Similarly, Gerard Puccio also indicates “attitude and motivation” as the core elements of the creativity equation. While experience, imagination, and critical thinking are important, without the right attitude it may extremely hard to be creative. In short, no matter what you as a teacher say or do, if students aren’t motivated to challenge themselves, to explore new perspectives, and to embrace the unknown, both the journey and the end result could be uninspiring. In class, lack of motivation manifests in very clear ways: activities completed in under five minutes, lack of discussion and reflection, no questions, no effort to challenge their own ideas, no interest or curiosity in others’ work, lack of response to direct questions. The quality of the work also demonstrates little effort, similar responses, and basic ways of addressing problems.
As teachers, at some point or another, we have all encountered a group of students with these characteristics. But when this happens in a creativity class it can really flip a positive experience into a painful one – for both the teaching team and the students who do want to learn. The social environment has a strong impact in students’ personal creativity journeys and motivation, something that Amabile already demonstrated.

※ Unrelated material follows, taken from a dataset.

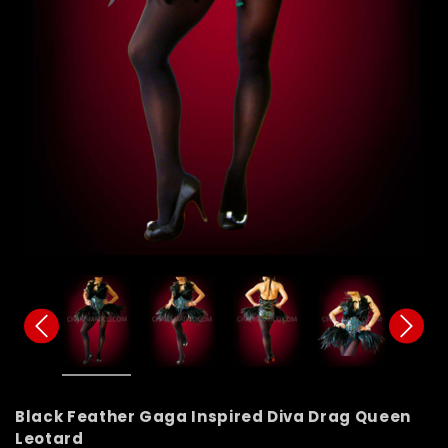
Black Feather Gaga Inspired Diva Drag Queen
Leotard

She explained that when we experience more positive perceptions and emotions, the strongest our intrinsic motivation is; but the opposite is also true. When a group doesn’t create a safe space, provide encouragement or engage in each other’s experiences, the dynamic changes to the point that motivated students don’t feel comfortable sharing their views or asking the first question. As a result, the overall quality of the class decreases because it is much harder for motivated students to break with their own mental blocks. Everyone completes the projects, but there isn’t an inner transformation.
This becomes a highly challenging scenario to navigate – certainly requiring creativity on our end and a lot of determination not to lose our own motivation to teach. To avoid or minimize these situations, creativity classes should be elective – students must want to be in the class; they have to be ready to explore a different way of looking at the world and be willing to feel a little uncomfortable. As soon as you add a mandatory element, the magic goes away and it becomes a transactional situation – there is no enjoyment anymore. When students feel challenged or are told to keep exploring, they drop, which deepens the negative impact on those staying in the class.
What I realized after years of teaching creativity to different age ranges and backgrounds, is that you can’t blame the students – they are there because they were told to do it, not by choice. They are not ready to embark in a personal journey of discovery. If the creativity journey would be that easy, we would be living in a much open-minded, accepting, and imaginative society. Expectations should be explained right from the start (before enrollment!), so students know what they will encounter.
Teresa Amabile (2012), Big C, Little C, Howard, and Me: Approaches to Understanding Creativity. Working paper. Harvard Business School.